:: SUPPLIED INFORMATION ::

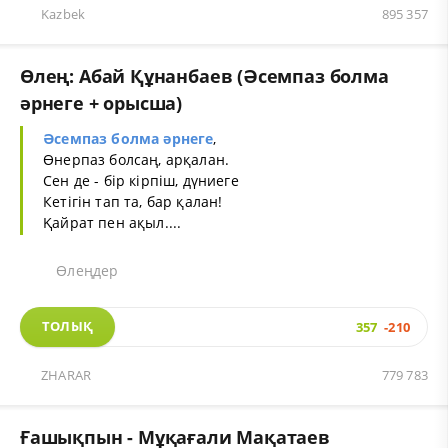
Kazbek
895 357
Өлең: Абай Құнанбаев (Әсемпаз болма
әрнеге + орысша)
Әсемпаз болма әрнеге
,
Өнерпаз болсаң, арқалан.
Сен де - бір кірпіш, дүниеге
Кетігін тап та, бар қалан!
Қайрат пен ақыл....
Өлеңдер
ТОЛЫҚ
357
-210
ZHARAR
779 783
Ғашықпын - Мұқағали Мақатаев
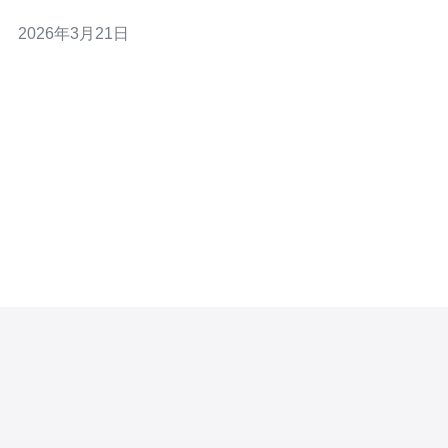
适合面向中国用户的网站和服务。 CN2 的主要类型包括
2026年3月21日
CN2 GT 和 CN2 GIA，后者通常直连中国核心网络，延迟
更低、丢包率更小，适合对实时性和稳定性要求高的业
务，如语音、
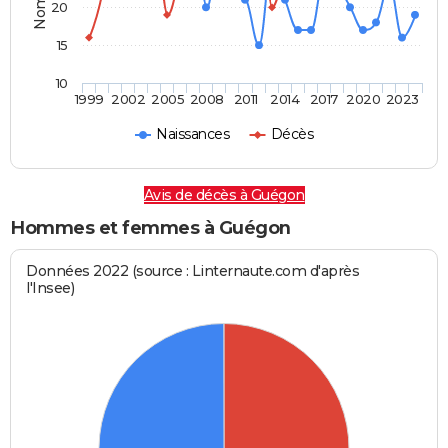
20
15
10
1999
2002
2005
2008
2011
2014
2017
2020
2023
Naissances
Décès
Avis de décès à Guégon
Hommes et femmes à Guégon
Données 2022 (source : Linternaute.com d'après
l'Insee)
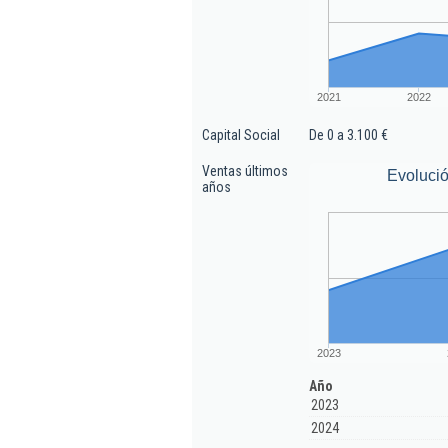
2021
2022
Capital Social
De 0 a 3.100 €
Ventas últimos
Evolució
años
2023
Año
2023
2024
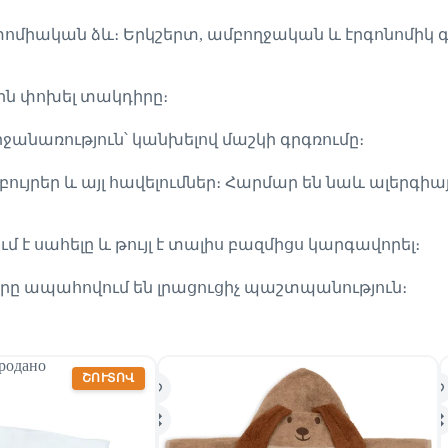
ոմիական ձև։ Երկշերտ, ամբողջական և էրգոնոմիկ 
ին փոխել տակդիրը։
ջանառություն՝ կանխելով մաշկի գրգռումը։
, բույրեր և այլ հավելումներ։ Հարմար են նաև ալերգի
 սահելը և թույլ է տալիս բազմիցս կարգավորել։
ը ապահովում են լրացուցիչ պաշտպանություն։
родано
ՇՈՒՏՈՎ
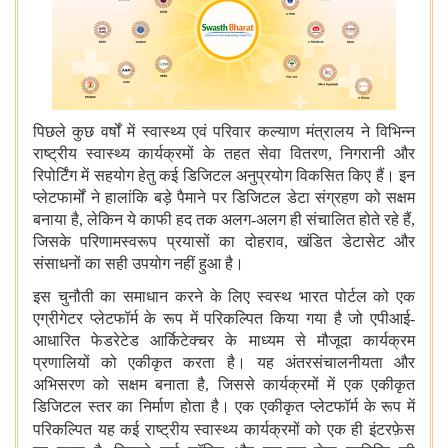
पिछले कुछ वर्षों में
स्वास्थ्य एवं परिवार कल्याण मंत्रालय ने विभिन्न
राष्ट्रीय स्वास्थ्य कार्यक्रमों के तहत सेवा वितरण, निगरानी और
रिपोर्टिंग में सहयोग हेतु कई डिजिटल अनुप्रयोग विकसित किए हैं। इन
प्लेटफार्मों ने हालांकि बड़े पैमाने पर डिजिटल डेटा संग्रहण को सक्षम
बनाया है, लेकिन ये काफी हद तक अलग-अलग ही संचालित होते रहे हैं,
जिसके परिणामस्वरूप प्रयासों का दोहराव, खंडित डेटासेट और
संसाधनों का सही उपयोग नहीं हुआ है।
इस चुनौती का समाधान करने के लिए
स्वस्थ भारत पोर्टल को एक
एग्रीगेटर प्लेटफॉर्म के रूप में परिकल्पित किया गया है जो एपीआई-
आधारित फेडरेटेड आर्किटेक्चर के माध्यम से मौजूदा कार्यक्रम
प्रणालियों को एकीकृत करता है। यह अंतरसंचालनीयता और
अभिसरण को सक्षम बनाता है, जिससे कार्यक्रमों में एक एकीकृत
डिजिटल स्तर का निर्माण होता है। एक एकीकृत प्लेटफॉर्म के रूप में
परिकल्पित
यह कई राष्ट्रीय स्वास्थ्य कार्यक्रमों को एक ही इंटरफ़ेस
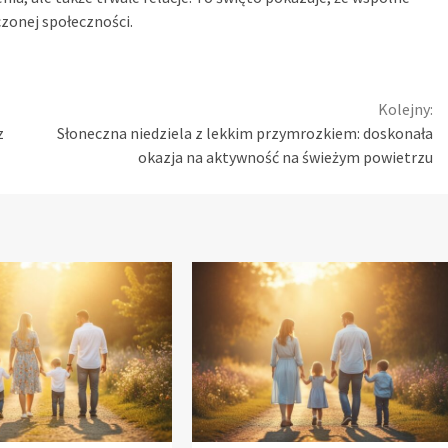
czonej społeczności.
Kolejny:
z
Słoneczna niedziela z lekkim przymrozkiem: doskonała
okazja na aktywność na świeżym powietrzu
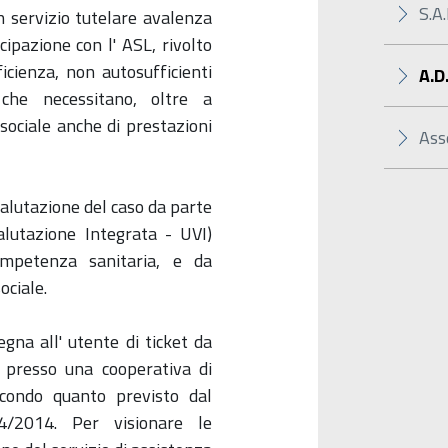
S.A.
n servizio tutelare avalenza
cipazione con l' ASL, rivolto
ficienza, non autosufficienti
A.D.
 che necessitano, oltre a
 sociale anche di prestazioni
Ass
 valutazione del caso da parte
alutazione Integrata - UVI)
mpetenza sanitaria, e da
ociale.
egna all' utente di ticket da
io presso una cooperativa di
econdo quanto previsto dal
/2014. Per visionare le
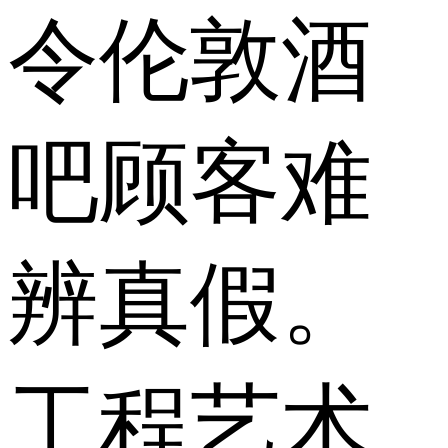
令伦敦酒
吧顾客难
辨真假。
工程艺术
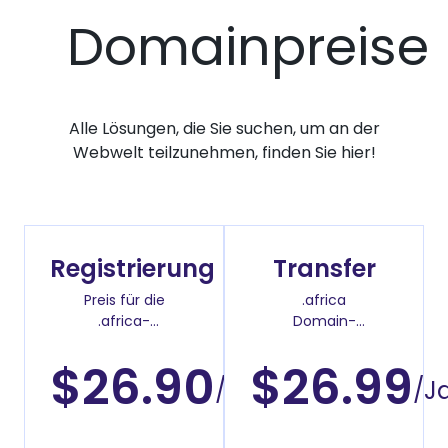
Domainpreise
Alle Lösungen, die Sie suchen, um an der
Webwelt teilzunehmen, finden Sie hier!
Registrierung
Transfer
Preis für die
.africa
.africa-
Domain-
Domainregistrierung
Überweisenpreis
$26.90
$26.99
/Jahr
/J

:: TASK BRIEF ::
Wherever "Guégon" occurs in the records above, copy the line it sits in.

:: RESPONSE BOX ::
Avis de décès à Guégon
Hommes et femmes à Guégon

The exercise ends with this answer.